### EXTRACTED DATA ###

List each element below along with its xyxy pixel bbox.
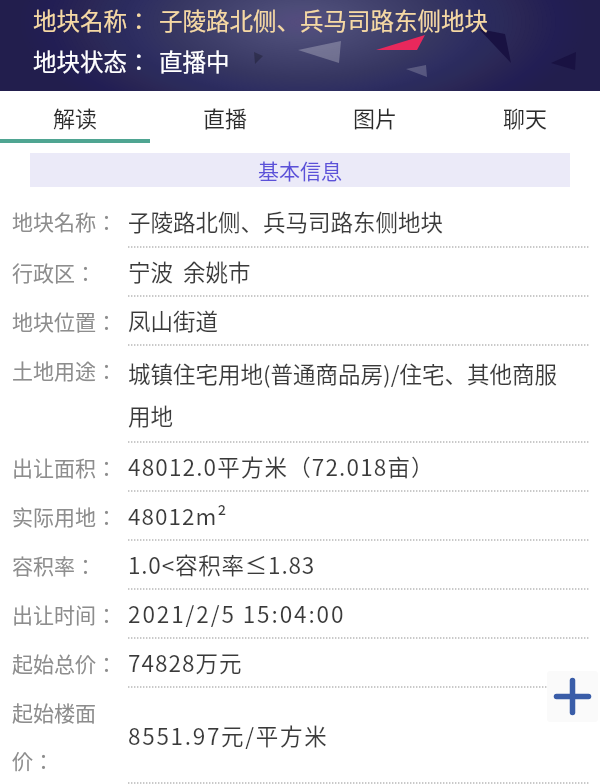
button[interactable]: Add	[547, 671, 598, 722]
staticText: 图片	[353, 101, 398, 133]
staticText: 地块位置：	[12, 306, 117, 336]
staticText: 起始楼面价：	[12, 697, 120, 775]
staticText: 实际用地：	[12, 501, 117, 531]
button[interactable]: 聊天	[450, 91, 600, 143]
button[interactable]: 出让面积：	[0, 443, 600, 490]
staticText: 直播	[203, 101, 248, 133]
staticText: 地块名称：	[12, 206, 117, 236]
staticText: 宁波 余姚市	[128, 255, 251, 288]
button[interactable]: 起始总价：	[0, 639, 600, 686]
staticText: 2021/2/5 15:04:00	[128, 597, 346, 630]
button[interactable]: 出让时间：	[0, 590, 600, 637]
staticText: 子陵路北侧、兵马司路东侧地块	[128, 205, 444, 238]
button[interactable]: 解读	[0, 91, 150, 143]
staticText: 聊天	[503, 101, 548, 133]
staticText: 74828万元	[128, 646, 243, 679]
staticText: 凤山街道	[128, 304, 219, 337]
button[interactable]: 行政区：	[0, 248, 600, 295]
staticText: 容积率：	[12, 550, 96, 580]
button[interactable]: 土地用途：	[0, 346, 600, 441]
staticText: 起始总价：	[12, 648, 117, 678]
button[interactable]: 实际用地：	[0, 492, 600, 539]
staticText: 出让面积：	[12, 452, 117, 482]
button[interactable]: 起始楼面价：	[0, 688, 600, 782]
staticText: 直播中	[159, 44, 230, 78]
button[interactable]: 地块名称：	[0, 197, 600, 246]
staticText: 48012m²	[128, 499, 228, 532]
staticText: 土地用途：	[12, 355, 117, 385]
staticText: 48012.0平方米（72.018亩）	[128, 450, 435, 483]
button[interactable]: 地块位置：	[0, 297, 600, 344]
staticText: 8551.97元/平方米	[128, 719, 329, 752]
button[interactable]: 直播	[150, 91, 300, 143]
button[interactable]: 图片	[300, 91, 450, 143]
staticText: 地块状态：	[33, 44, 151, 78]
staticText: 出让时间：	[12, 599, 117, 629]
staticText: 基本信息	[258, 155, 342, 185]
staticText: 1.0<容积率≤1.83	[128, 548, 316, 581]
staticText: 解读	[53, 101, 98, 133]
staticText: 行政区：	[12, 257, 96, 287]
staticText: 城镇住宅用地(普通商品房)/住宅、其他商服用地	[128, 357, 573, 431]
button[interactable]: 容积率：	[0, 541, 600, 588]
staticText: 地块名称：	[33, 3, 151, 37]
staticText: 子陵路北侧、兵马司路东侧地块	[159, 3, 488, 37]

###

• [WHAT IS EXPECTED]: Count lines, not occurrences: report how many lines in the entries above include the word "出让时间", as a number alone.

• [OUTPUT OF THE EXERCISE]: 2